Napoleon III was a man of mediocre ability. His entourage was extravagantly disreputable. But he and his did clear out and clean up Paris. The new quarters since built owe their existence in the first instance to the initiative of the Emperor’s chief edile, Baron Haussmann, and his compeers. The great broad streets which now traverse the slums of old time were due to the same energetic impulse. Whether such spacious avenues and boulevards were constructed in order to facilitate the operations of artillery and enable the new mitrailleurs more conveniently to massacre the “mob,” whether the architecture is artistic or monotonous, Clemenceau the doctor must for once be at variance with Clemenceau the man of politics, and admit that the monarch who, as will be seen, imprisoned him in 1862, did some good work for Paris during his reign of repression. At any rate Napoleonic rule at this period represented general prosperity. Business was good and the profiteers were doing well. The bourgeoisie felt secure and international financiers enjoyed a good time. Nearly all the great banking and financial institutions of Paris had their origin in the decade 1860-1870. Law and order, in short, was based upon comfort and accumulation for the well-to-do.

But the peasantry and the workers of the cities were also considered in some degree, and the reconstruction of the capital provided, directly and indirectly, both then and later, for what were looked upon as “the dangerous classes”—men and women, that is to say, who thought that the wage-slave epoch meant little better for them and their children than penal servitude for life. Constant work and decent pay softened the class antagonism, conciliating the proletariat without upsetting the middle class or bourgeoisie. Such a policy, following upon two fairly successful wars, was not devoid of dexterity. A curbed or satisfied Paris meant internal peace for all France. Neither the miserable fiasco in Mexico nor the idiotic abandonment of Austria to Prussia had yet shaken the external stability of the Empire. Napoleon III and his Vice-Emperor Rouher were still great statesmen. There was little or nothing to show on the surface that the whole edifice was even then tottering to its fall. The keen satire of Rochefort, of the Duc d’Aumale, and the full-blooded denunciations of Victor Hugo failed to produce much effect. Some genuine and capable opponents were beguiled into serving the Government under the impression that the Empire might be permanent, and in this way alone could they also serve their country. Nor can we wonder at such backsliding.

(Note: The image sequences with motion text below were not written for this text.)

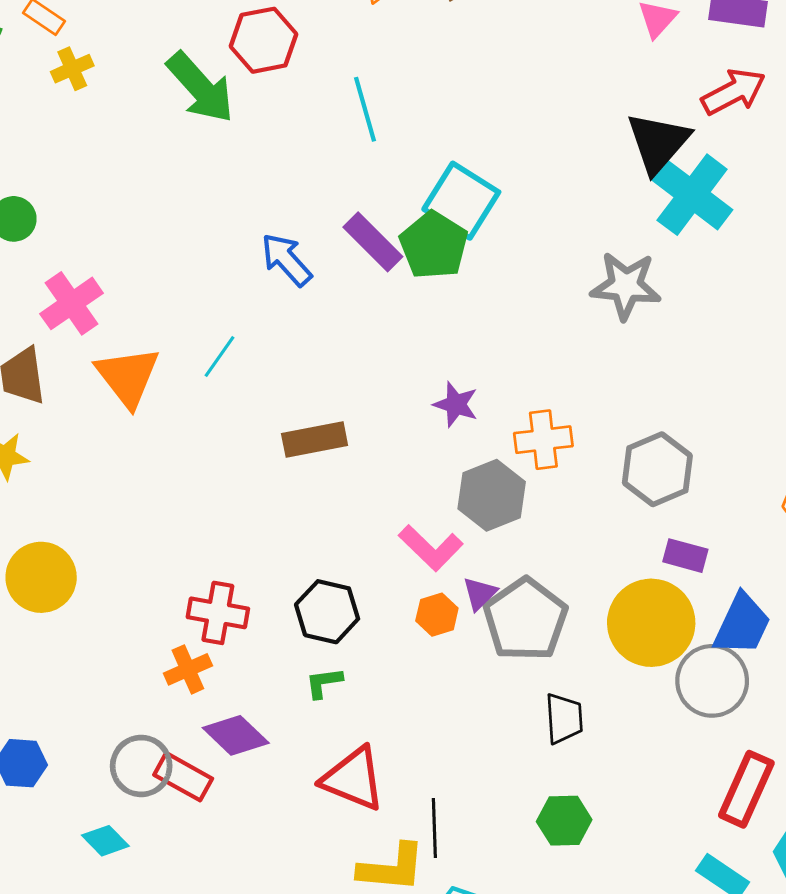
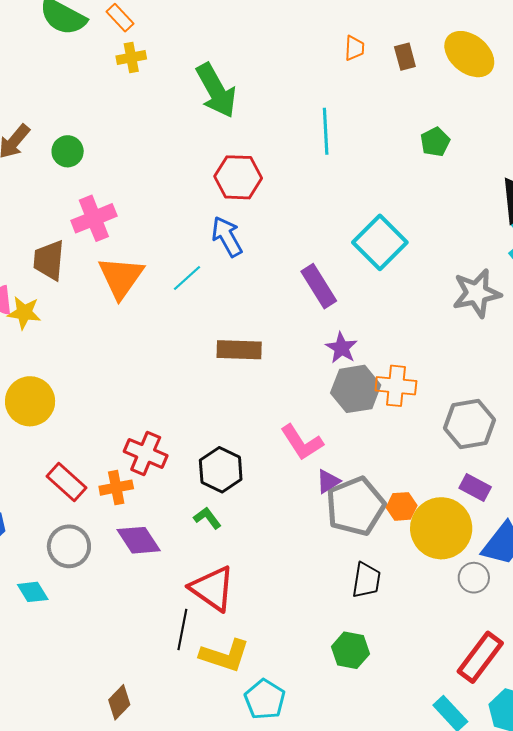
red hexagon: (264, 40) -> (238, 177), moved
cyan square: (461, 201) -> (380, 242), moved
purple rectangle: (373, 242) -> (319, 286), moved
green pentagon: (434, 245) -> (435, 142), moved, size x0.6
blue arrow: (286, 260) -> (227, 237), moved
gray star: (626, 286) -> (477, 293), turned -30
gray hexagon: (492, 495) -> (356, 389), moved
orange hexagon: (437, 615) -> (402, 506), moved
gray circle: (712, 681) -> (474, 578), size x0.6
green L-shape: (324, 683) -> (207, 518), turned 48
red rectangle: (183, 777) -> (66, 482), moved
black line: (434, 828) -> (182, 629), moved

Such was the Paris, such the France that saw the young medical student, Georges Clemenceau, enter upon his preparation for active life as doctor and physiologist. He devoted himself earnestly to his studies in the libraries, to his work in the hospitals, and to careful observation of the social maladies he saw around him, which made a deep and permanent impression on his mind. But, determined as he was to master the principles and practice of his profession, the bright, active and vivacious republican from La VendÉe brought with him to Paris too clear a conception of his rights and duties as a democrat to be able to avoid the coteries of revolt who maintained the traditions of radicalism in spite of systematic espionage and police persecution. Clemenceau shared his father’s opinions in favour of free speech and a free press.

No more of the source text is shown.